La mise en œuvre de l’Accord de Washington, censé accélérer la résolution de la crise dans l’est de la RDC et dans la région des Grands Lacs, avance à pas pesants. Selon un rapport de monitoring indépendant, sur les 30 tâches prévues par l’accord, seules 19 ont connu un début d’exécution, et aucune n’était totalement achevée à la fin novembre 2025.
Kinshasa, 2 décembre 2025 – Dans son « Rapport d’évaluation de la mise en œuvre de l’Accord de paix de Washington », publié le 1er décembre, le Baromètre des accords de paix en Afrique alerte sur les retards accusés par les parties signataires (la RDC et le Rwanda) dans l’application des engagements pris le 27 juin 2025 sous supervision américaine.
Les lenteurs sont particulièrement visibles sur les volets sécuritaires, considérés comme centraux et les plus sensibles du processus. Le rapport souligne que les tâches les plus bloquantes concernent notamment la neutralisation des combattants FDLR du côté congolais et la levée des « mesures défensives » rwandaises.
Un calendrier conjoint adopté le 17 septembre devait permettre l’exécution de ces deux étapes entre le 1ᵉʳ et le 30 octobre. Les FARDC avaient alors lancé une campagne de sensibilisation pour encourager la reddition volontaire des FDLR auprès des autorités ou de la Monusco. Kigali, de son côté, conditionne tout désengagement à la neutralisation préalable de ces combattants, présentée comme indispensable avant toute levée de ses dispositifs défensifs.

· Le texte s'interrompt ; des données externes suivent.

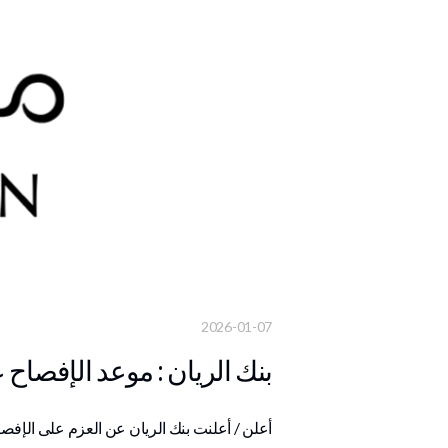
2026-01-07
بنك الريان : موعد الإفصاح عن الب
أعلن / أعلنت بنك الريان عن العزم على ال‎ 2025، وذلك في 21/01/2026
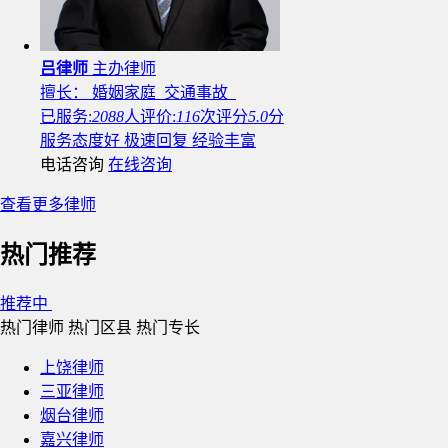
吕律师
主办律师
擅长： 婚姻家庭 交通事故
已服务:
2088
人
评价:
116
次
评分
5.0
分
服务态度好
极速回复
经验丰富
电话咨询
在线咨询
查看更多律师
热门推荐
推荐中
热门律师
热门区县
热门专长
上饶律师
三亚律师
烟台律师
嘉兴律师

Les responsabilités sont partagées entre les deux États et la communauté internationale. Sur les 26 tâches auxquelles la RDC doit contribuer, 16 ont connu un début d’exécution (22,1 %). Le Rwanda est impliqué dans 22 tâches, dont 13 ont été partiellement exécutées (22,7 %). Quant aux partenaires internationaux — États-Unis, Qatar, médiateur africain et Nations unies — ils participent à 7 actions, dont une seule a avancé.
Pour le Baromètre, ces retards s’expliquent par plusieurs facteurs : déficit de confiance mutuelle, application sélective des engagements, priorisation inégale des volets politique, sécuritaire et économique, faibles capacités opérationnelles, manque de ressources, chevauchements entre les processus de Washington et de Doha, mais aussi une communication insuffisante dans le suivi institutionnel.

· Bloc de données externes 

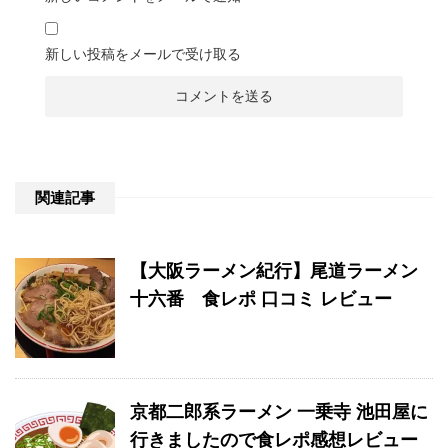
新しい投稿をメールで受け取る
関連記事
【大阪ラーメン紀行】尾道ラーメン
十六番 食レポ 口コミ レビュー
京都二郎系ラーメン 一乗寺 池田屋に
行きましたので食レポ感想レビュー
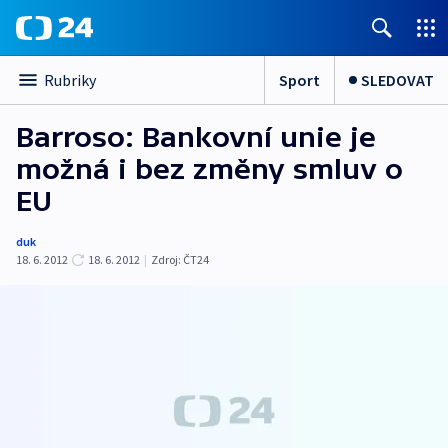
Sport
SLEDOVAT
Rubriky
Barroso: Bankovní unie je
možná i bez změny smluv o
EU
duk
18. 6. 2012
18. 6. 2012
|
Zdroj:
ČT24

Le rapport note toutefois quelques avancées : la signature, le 8 novembre, du cadre d’intégration économique régionale entre la RDC et le Rwanda, ou encore la conclusion à Doha, le 15 novembre, de l’accord-cadre entre Kinshasa et l’AFC/M23.

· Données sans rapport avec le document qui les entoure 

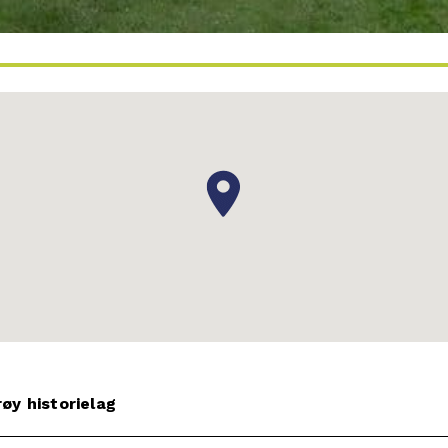
øy historielag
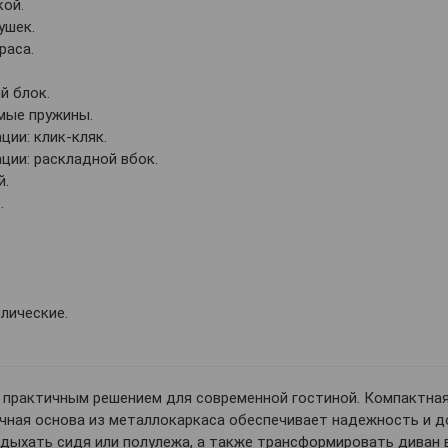
кой.
ушек.
раса.
й блок.
мые пружины.
ии: клик-кляк.
ии: раскладной вбок.
й.
.
лические.
 практичным решением для современной гостиной. Компактная
чная основа из металлокаркаса обеспечивает надежность и д
ыхать сидя или полулежа, а также трансформировать диван 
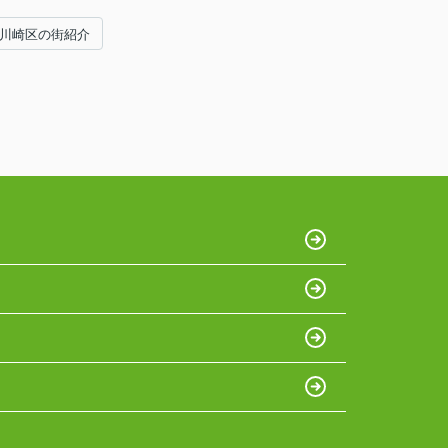
#川崎区の街紹介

Pendant ce temps, la situation sur le terrain demeure extrêmement volatile.Dans le Sud-Kivu, de nouveaux affrontements ont opposé, ce 2 décembre, les forces gouvernementales appuyées par les Wazalendo au groupe AFC/M23, soutenu par le Rwanda, notamment à Nyangezi, Kaziba, Kamanyola et Katogota. Selon la société civile locale, ces combats ont paralysé toutes les activités dans plusieurs localités. Au Nord-Kivu, les territoires de Masisi et de Walikale ont eux aussi connu des épisodes récents de violences, en violation du cessez-le-feu convenu dans les processus en cours.